How to assure kernel execution ended?

I’m trying to measure the time my kernel takes, but a question came up: what is the best way to assure it execution has terminated? Creating an event and after the enqueue make event.wait() or instead make queue.finish() ?

P.S. as you might have noticed I’m working with C++ bindings.

In C i use profiling for timming my kernel, you have to past to the queue properties the CL_QUEUE_PROFILING_ENABLE flag and then take de event object from clEnqueueNDRangeKernel. After that put that event object to the clWaitForEvents function and then with clGetEventProfilingInfo with the flags CL_PROFILING_COMMAND_START and CL_PROFILING_COMMAND_END takes theirs values on two variables of type long long as and example. To complet the process, yo must to take the difference between this variables and divide the result 1e9 to get timming in second for example. A good practice is take various timmings of the NDRanger in a loop and then promediate, the technique is the same and you not have to run the firsts steps of your programs.
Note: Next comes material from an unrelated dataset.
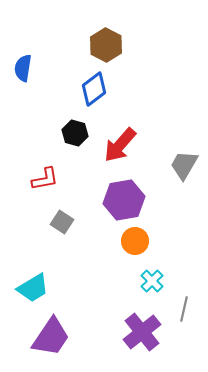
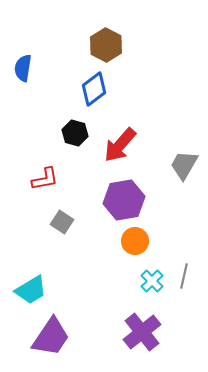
cyan trapezoid: moved 2 px left, 2 px down
gray line: moved 33 px up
The most efficient way to do this is to use wait(). Finish() is a very heavy command as it will make sure everything in the command queue finishes, not just your kernel.

Is there a huge difference between the timing methods mentioned, i.e. using profiling and using a timer and wait()?
Using your own timer probably also measures the overhead of calling EnqueueNDRangeKernel() etc., but these operations aren’t very expensive, are they?

I think enqueueing itself takes only a few ms.